Image comics are never scared to test the waters
with new stories and while not everyone is a home run they have had
their fair share of successes and Nonplayer is looking like
it could be another one.
(Spoiler Alert) Blending virtual reality
and immersive role playing gaming in a future world Nonplayer
offers people the opportunity to escape to beautiful fantasy worlds
that would look at home in a CS Lewis or Tolkein novel. Dana, our
female lead, ventures into these worlds to battle evil overlords
and, is quite good at it, while it also seems she has the skills to
create her own worlds.
If that sounds like a vague outline it’s because
it is. Author Nate Simpson is holding his cards very close to his
chest, so close that I have no idea what the hell is really going on
with Nonplayer. Every change in the story was a surprise I
did not see coming as I had no idea what Nonplayer was when I
started reading it. It seems like there are Inception like
influences throughout the story with potentially a bit of Tron
going on as well. Seriously this is how vague the story is, but
there’s something about it that has me hooked. We see people getting
more and more immersed in online fantasy worlds that the ability to
take them with us or physically transport ourselves into them does
not seem that far off.
Simpson does a brilliant job setting up Dana as
our lead and it was interesting to see how differently she acted in
the game and in reality. In the game she was tough, fearless and
confident as she attacked the evil King Heremoth. Back in reality
she is awkward, defensive and a bit of a brat almost like she’s
using the game as a means of escape to be someone else, a very
common theme for multiplayer online games. Simpson doesn’t really
spend much time on any of the other characters although King
Heremoth does seem like a formidable villain.

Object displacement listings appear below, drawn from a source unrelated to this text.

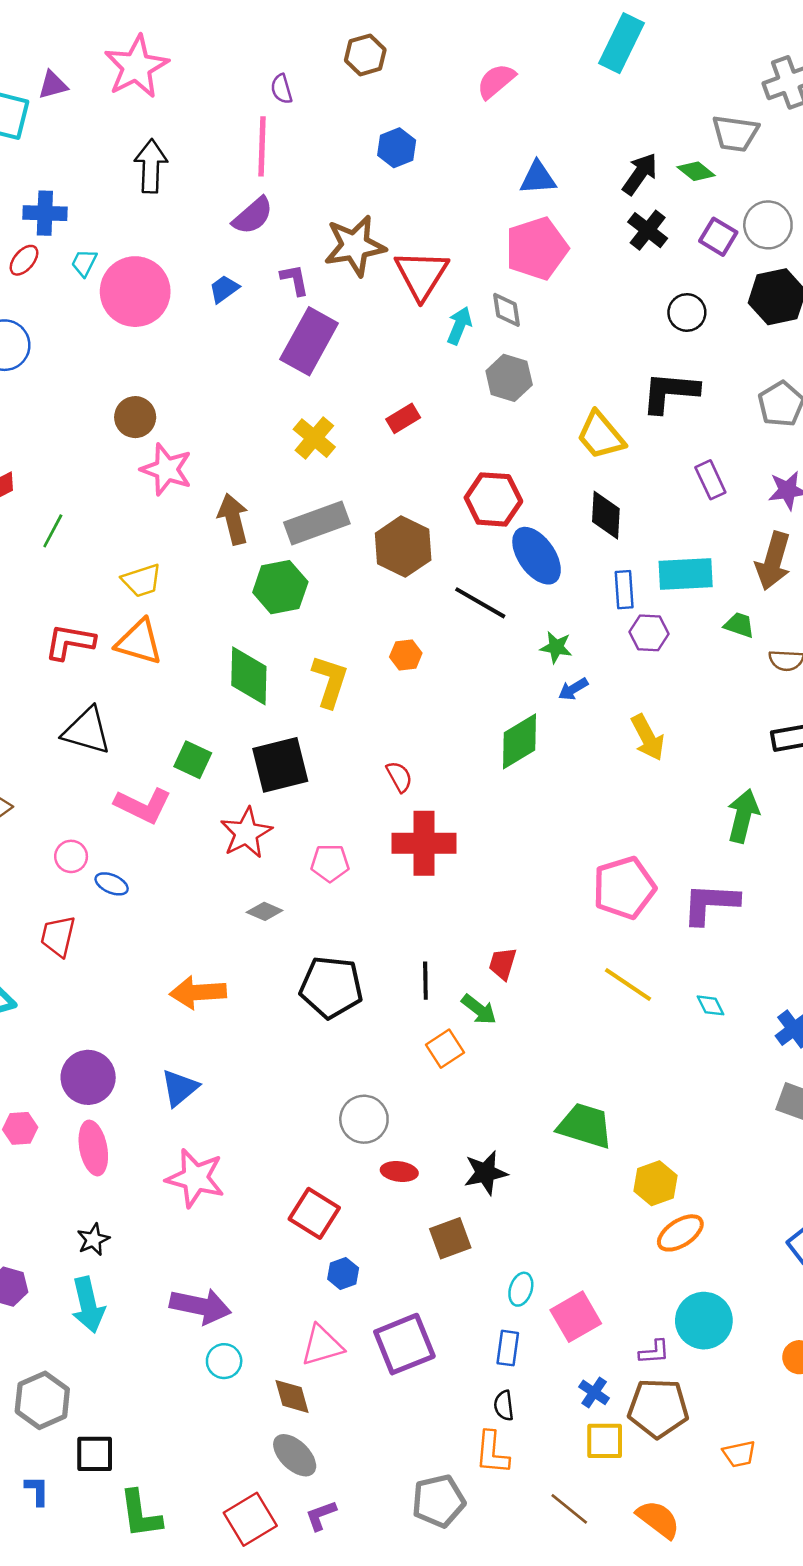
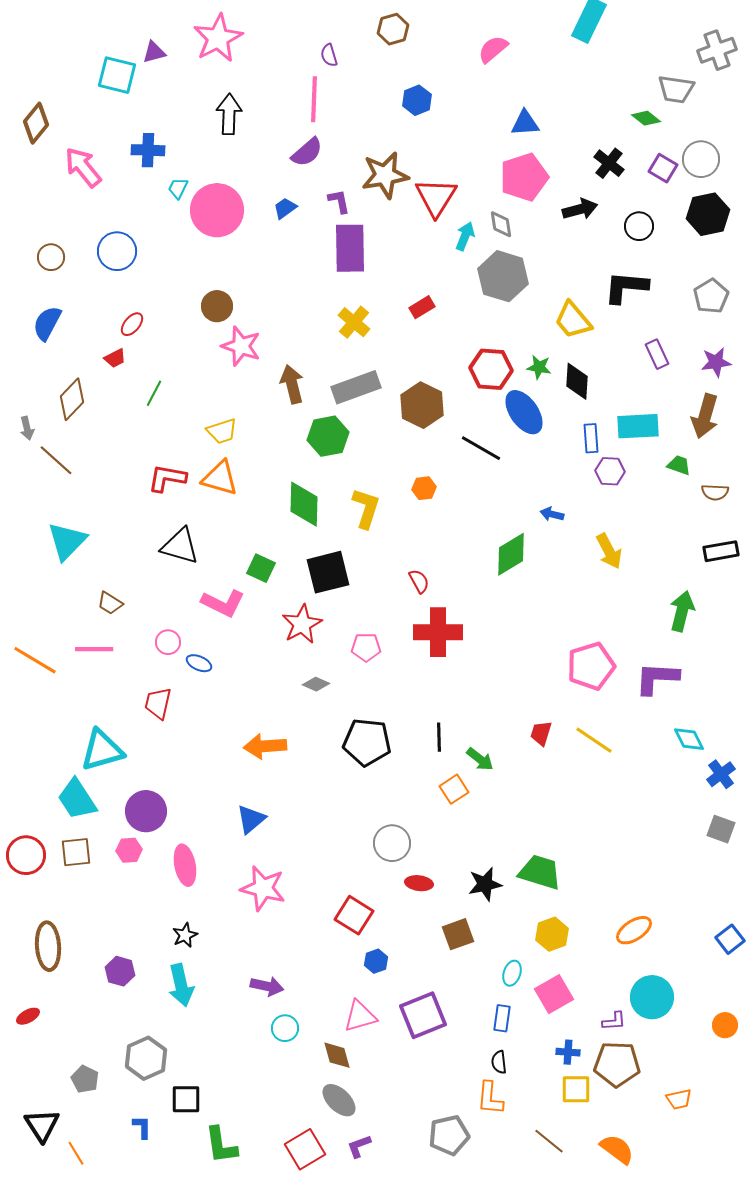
black arrow: (640, 174) -> (580, 209), moved, turned 40
red ellipse: (24, 260) -> (132, 324), moved
purple rectangle: (309, 341) -> (350, 248), turned -30
gray hexagon: (509, 378) -> (503, 276), size x1.4
green star: (556, 647) -> (539, 367), moved
blue arrow: (573, 689) -> (552, 514), turned 45
red trapezoid: (503, 964) -> (541, 733), moved
cyan diamond: (710, 1005) -> (689, 739), moved, size x1.4
purple circle: (88, 1077) -> (146, 811), moved
green trapezoid: (585, 1126) -> (540, 872), moved
yellow hexagon: (656, 1183) -> (552, 934), moved
purple arrow: (201, 1306) -> (267, 986), size x0.7
blue cross: (594, 1392) -> (568, 1052), turned -30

While the story is great you will fall in love
with this comic for its artwork, which is also handled by Simpson.
From the cover to the very last double splash page (one of the best
splash pages, period) this is one jaw droppingly gorgeous comic. The
amount of detail Simpson puts in to every page is just mind blowing.

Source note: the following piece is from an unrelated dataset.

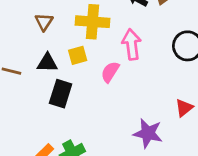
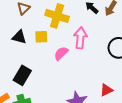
black rectangle: (61, 94) -> (22, 75), moved

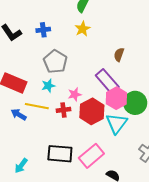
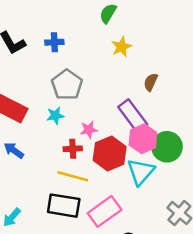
yellow star: (82, 29) -> (121, 47), moved
yellow line: (37, 106) -> (73, 176), moved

Landscapes go on for miles, every character seems full of life and
there’s a real sense of depth and space within the panels. A lot of
this is aided by the coloring. The game world is awash with a
slightly orange tinge and characters stand out amongst the
backgrounds due to their darker colorings. Like Dana you feel
yourself drawn into the fantasy because it all looks and feels so
real. Even the action doesn’t miss a beat in terms of intricate
detail. When a large beast carrying the King’s personal chamber is
felled and tips over the King’s chamber is smashed into splinters,
each painstakingly recreated on the page.

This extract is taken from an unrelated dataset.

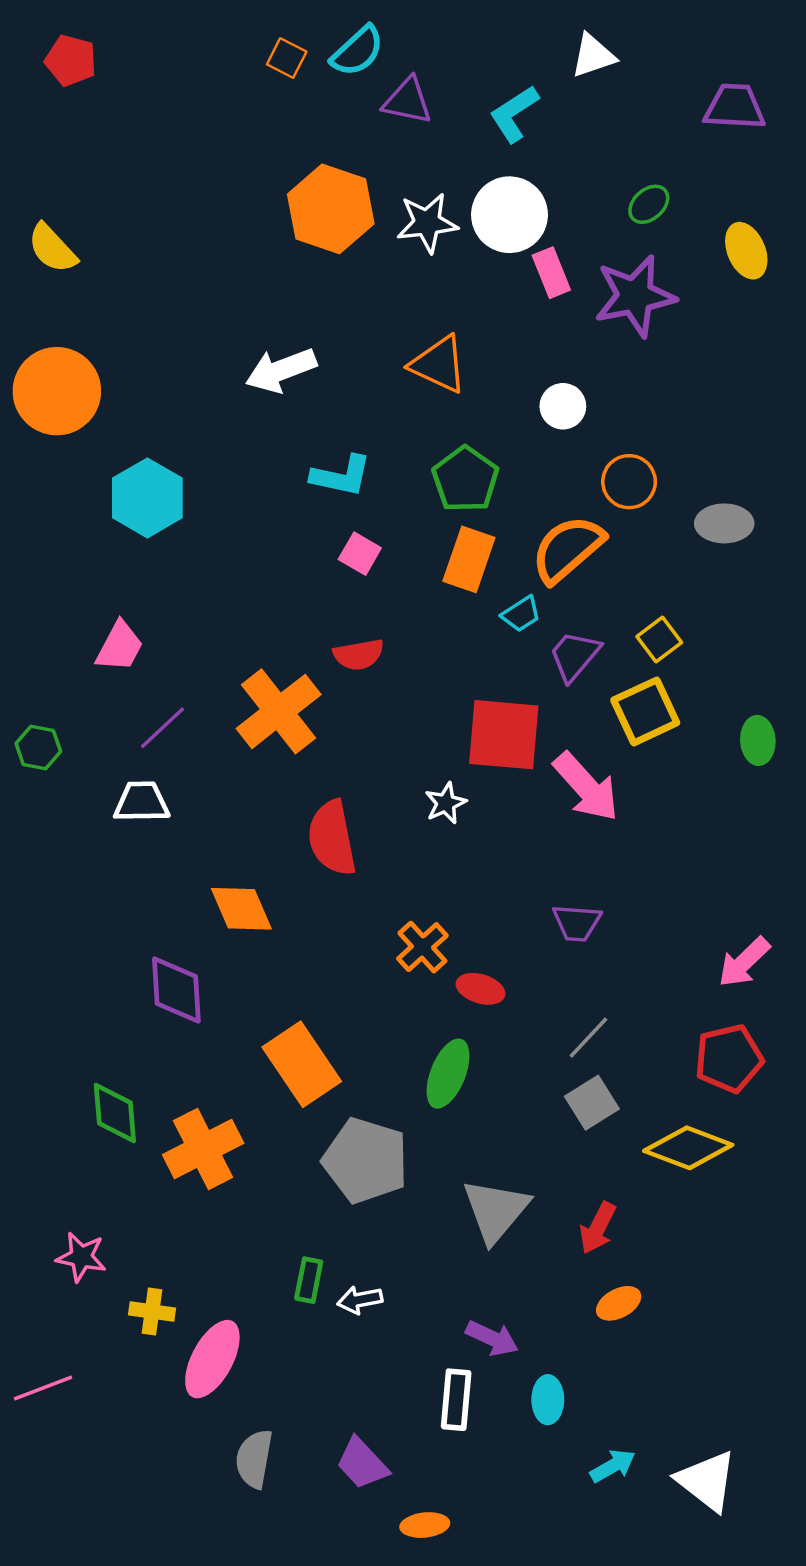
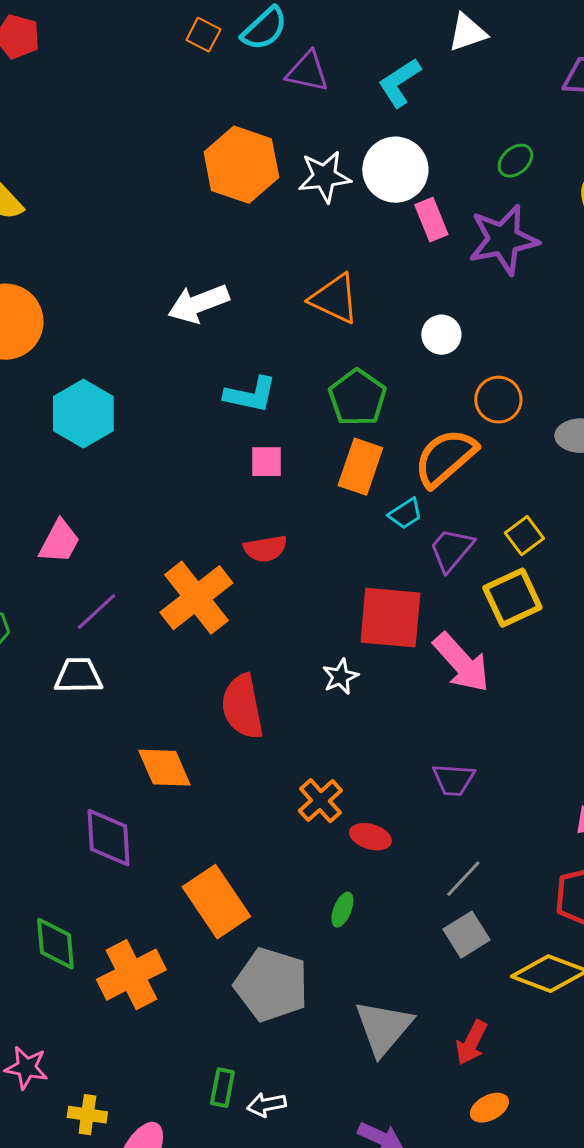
pink square: (360, 554) -> (266, 462), turned -30
green ellipse: (448, 1074) -> (342, 910), size x0.6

I could gush about how amazing Nonplayer
is for a thousand more words if I so desired. It is seriously that
good an issue. While a lot of the credit goes to the artwork, a true
justification for comics being dubbed the ninth art, Simpson also
manages to plant the seeds of a very gripping and very modern story.
Readers may feel a little lost at first but that just means you’ll
want to read it again and again and again.